**Assigned task**
Print out the records that follow, exactly and completely.

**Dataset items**
····················

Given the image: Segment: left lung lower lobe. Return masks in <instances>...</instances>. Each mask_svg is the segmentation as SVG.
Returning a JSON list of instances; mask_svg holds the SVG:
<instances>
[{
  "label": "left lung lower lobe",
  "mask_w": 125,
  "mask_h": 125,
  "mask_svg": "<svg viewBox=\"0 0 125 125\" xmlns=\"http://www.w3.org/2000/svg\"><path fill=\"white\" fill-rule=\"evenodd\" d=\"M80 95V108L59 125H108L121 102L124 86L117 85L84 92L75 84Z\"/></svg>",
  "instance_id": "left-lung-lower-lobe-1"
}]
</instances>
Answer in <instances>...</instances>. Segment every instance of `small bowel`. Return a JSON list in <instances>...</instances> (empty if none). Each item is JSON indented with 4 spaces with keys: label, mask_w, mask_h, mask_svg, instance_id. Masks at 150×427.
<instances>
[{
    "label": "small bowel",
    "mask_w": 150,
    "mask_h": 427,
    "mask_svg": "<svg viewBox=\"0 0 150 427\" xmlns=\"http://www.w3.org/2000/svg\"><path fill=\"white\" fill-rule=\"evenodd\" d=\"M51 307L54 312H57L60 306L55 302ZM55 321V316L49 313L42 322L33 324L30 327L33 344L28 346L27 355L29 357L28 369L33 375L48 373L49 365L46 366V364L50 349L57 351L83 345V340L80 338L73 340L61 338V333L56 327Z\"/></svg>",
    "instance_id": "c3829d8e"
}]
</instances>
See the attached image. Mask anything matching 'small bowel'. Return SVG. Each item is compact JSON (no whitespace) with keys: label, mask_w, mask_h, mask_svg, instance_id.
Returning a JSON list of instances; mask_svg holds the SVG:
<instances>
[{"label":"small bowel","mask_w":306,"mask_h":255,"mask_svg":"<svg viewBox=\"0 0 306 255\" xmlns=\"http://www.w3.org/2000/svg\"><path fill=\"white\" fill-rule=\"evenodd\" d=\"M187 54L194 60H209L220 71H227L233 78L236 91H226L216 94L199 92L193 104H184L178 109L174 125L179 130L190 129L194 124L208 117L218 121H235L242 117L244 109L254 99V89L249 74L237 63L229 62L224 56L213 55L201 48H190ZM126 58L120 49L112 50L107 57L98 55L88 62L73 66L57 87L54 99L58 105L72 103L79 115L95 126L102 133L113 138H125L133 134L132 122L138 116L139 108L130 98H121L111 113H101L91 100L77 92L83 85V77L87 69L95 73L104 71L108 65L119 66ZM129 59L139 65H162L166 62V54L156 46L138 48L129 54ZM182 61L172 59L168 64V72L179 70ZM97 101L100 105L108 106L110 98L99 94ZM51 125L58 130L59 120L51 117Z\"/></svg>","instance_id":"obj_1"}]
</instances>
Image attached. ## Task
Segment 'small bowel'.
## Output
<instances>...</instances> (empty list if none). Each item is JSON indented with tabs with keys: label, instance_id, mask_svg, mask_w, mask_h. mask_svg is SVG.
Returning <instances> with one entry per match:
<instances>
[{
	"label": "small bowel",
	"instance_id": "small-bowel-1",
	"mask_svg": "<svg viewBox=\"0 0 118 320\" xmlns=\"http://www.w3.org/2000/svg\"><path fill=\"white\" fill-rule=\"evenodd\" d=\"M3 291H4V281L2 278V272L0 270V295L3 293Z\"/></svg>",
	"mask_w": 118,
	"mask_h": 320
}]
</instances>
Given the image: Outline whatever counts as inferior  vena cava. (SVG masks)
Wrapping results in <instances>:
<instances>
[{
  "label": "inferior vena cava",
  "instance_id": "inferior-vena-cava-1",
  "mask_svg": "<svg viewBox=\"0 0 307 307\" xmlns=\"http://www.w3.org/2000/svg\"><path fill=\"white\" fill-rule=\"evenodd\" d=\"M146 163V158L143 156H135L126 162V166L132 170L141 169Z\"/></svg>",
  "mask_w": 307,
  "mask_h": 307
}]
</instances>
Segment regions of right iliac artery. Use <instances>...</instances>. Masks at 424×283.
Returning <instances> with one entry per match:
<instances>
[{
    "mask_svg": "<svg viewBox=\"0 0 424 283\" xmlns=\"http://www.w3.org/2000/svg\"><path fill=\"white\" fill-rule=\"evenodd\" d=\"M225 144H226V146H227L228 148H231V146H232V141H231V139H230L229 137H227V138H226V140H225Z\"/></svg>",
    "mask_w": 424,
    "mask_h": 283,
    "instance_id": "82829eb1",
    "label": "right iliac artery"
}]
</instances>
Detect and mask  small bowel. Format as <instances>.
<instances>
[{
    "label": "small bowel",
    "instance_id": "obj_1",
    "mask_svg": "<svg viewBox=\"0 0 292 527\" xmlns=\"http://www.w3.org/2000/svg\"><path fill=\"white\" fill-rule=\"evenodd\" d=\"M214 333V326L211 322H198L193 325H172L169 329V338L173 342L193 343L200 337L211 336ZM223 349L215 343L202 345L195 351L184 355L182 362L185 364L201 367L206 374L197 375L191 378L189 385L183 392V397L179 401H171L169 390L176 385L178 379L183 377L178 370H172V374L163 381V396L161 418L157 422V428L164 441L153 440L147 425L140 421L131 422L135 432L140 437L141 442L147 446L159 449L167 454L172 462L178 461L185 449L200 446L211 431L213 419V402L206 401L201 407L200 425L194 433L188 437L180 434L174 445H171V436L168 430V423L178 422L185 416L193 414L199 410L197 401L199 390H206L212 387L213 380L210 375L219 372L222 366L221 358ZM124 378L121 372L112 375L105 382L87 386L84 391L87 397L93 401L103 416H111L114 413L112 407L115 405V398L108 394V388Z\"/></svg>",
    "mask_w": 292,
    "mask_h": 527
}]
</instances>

····················

**Answer box**
Given the image: Segment: left lung lower lobe. Return masks in <instances>...</instances>. Each mask_svg is the segmentation as SVG.
Returning a JSON list of instances; mask_svg holds the SVG:
<instances>
[{
  "label": "left lung lower lobe",
  "mask_w": 125,
  "mask_h": 125,
  "mask_svg": "<svg viewBox=\"0 0 125 125\" xmlns=\"http://www.w3.org/2000/svg\"><path fill=\"white\" fill-rule=\"evenodd\" d=\"M80 95V108L59 125H108L121 102L124 86L117 85L84 92L75 84Z\"/></svg>",
  "instance_id": "left-lung-lower-lobe-1"
}]
</instances>
Answer in <instances>...</instances>. Segment every instance of `small bowel`. Return a JSON list in <instances>...</instances> (empty if none). Each item is JSON indented with 4 spaces with keys: label, mask_w, mask_h, mask_svg, instance_id. Masks at 150×427.
<instances>
[{
    "label": "small bowel",
    "mask_w": 150,
    "mask_h": 427,
    "mask_svg": "<svg viewBox=\"0 0 150 427\" xmlns=\"http://www.w3.org/2000/svg\"><path fill=\"white\" fill-rule=\"evenodd\" d=\"M51 307L54 312H57L60 306L55 302ZM55 321V316L49 313L42 322L33 324L30 327L33 344L28 346L27 355L29 357L28 369L33 375L48 373L49 365L46 366V364L50 349L57 351L83 345V340L80 338L73 340L61 338V333L56 327Z\"/></svg>",
    "instance_id": "c3829d8e"
}]
</instances>
See the attached image. Mask anything matching 'small bowel'. Return SVG. Each item is compact JSON (no whitespace) with keys: label, mask_w, mask_h, mask_svg, instance_id.
Returning a JSON list of instances; mask_svg holds the SVG:
<instances>
[{"label":"small bowel","mask_w":306,"mask_h":255,"mask_svg":"<svg viewBox=\"0 0 306 255\" xmlns=\"http://www.w3.org/2000/svg\"><path fill=\"white\" fill-rule=\"evenodd\" d=\"M187 54L194 60H209L220 71H227L233 78L236 91H226L216 94L199 92L193 104H184L178 109L174 125L179 130L190 129L194 124L208 117L218 121H235L242 117L244 109L254 99V89L249 74L237 63L229 62L224 56L213 55L201 48H190ZM126 58L120 49L112 50L107 57L98 55L88 62L73 66L57 87L54 99L58 105L72 103L79 115L95 126L102 133L113 138H125L133 134L132 122L138 116L139 108L130 98H121L111 113H101L91 100L77 92L83 85V77L87 69L95 73L104 71L108 65L119 66ZM129 59L139 65H162L166 62V54L156 46L138 48L129 54ZM182 61L172 59L168 64V72L179 70ZM97 101L100 105L108 106L110 98L99 94ZM51 125L58 130L59 120L51 117Z\"/></svg>","instance_id":"obj_1"}]
</instances>
Image attached. ## Task
Segment 'small bowel'.
## Output
<instances>...</instances> (empty list if none). Each item is JSON indented with tabs with keys: label, instance_id, mask_svg, mask_w, mask_h. mask_svg is SVG.
Returning <instances> with one entry per match:
<instances>
[{
	"label": "small bowel",
	"instance_id": "small-bowel-1",
	"mask_svg": "<svg viewBox=\"0 0 118 320\" xmlns=\"http://www.w3.org/2000/svg\"><path fill=\"white\" fill-rule=\"evenodd\" d=\"M3 291H4V281L2 278V272L0 270V295L3 293Z\"/></svg>",
	"mask_w": 118,
	"mask_h": 320
}]
</instances>
Given the image: Outline whatever counts as inferior  vena cava. (SVG masks)
Wrapping results in <instances>:
<instances>
[{
  "label": "inferior vena cava",
  "instance_id": "inferior-vena-cava-1",
  "mask_svg": "<svg viewBox=\"0 0 307 307\" xmlns=\"http://www.w3.org/2000/svg\"><path fill=\"white\" fill-rule=\"evenodd\" d=\"M146 163V158L143 156H135L126 162V166L132 170L141 169Z\"/></svg>",
  "mask_w": 307,
  "mask_h": 307
}]
</instances>
Segment regions of right iliac artery. Use <instances>...</instances>. Masks at 424×283.
Returning <instances> with one entry per match:
<instances>
[{
    "mask_svg": "<svg viewBox=\"0 0 424 283\" xmlns=\"http://www.w3.org/2000/svg\"><path fill=\"white\" fill-rule=\"evenodd\" d=\"M225 144H226V146H227L228 148H231V146H232V141H231V139H230L229 137H227V138H226V140H225Z\"/></svg>",
    "mask_w": 424,
    "mask_h": 283,
    "instance_id": "82829eb1",
    "label": "right iliac artery"
}]
</instances>
Detect and mask  small bowel. Format as <instances>.
<instances>
[{
    "label": "small bowel",
    "instance_id": "obj_1",
    "mask_svg": "<svg viewBox=\"0 0 292 527\" xmlns=\"http://www.w3.org/2000/svg\"><path fill=\"white\" fill-rule=\"evenodd\" d=\"M214 333V326L211 322H198L193 325H172L169 329V338L173 342L193 343L200 337L211 336ZM223 349L215 343L202 345L195 351L184 355L182 362L185 364L201 367L206 374L197 375L191 378L189 385L183 392V397L179 401H171L169 390L176 385L178 379L183 377L178 370H172V374L163 381V396L161 418L157 422V428L164 441L153 440L147 425L140 421L131 422L135 432L140 437L141 442L147 446L159 449L167 454L172 462L178 461L185 449L200 446L211 431L213 419V402L206 401L201 407L200 425L194 433L188 437L180 434L174 445H171V436L168 430V423L178 422L185 416L193 414L199 410L197 401L199 390H206L212 387L213 380L210 375L219 372L222 366L221 358ZM124 378L121 372L112 375L105 382L87 386L84 391L87 397L93 401L103 416H111L114 413L112 407L115 405V398L108 394V388Z\"/></svg>",
    "mask_w": 292,
    "mask_h": 527
}]
</instances>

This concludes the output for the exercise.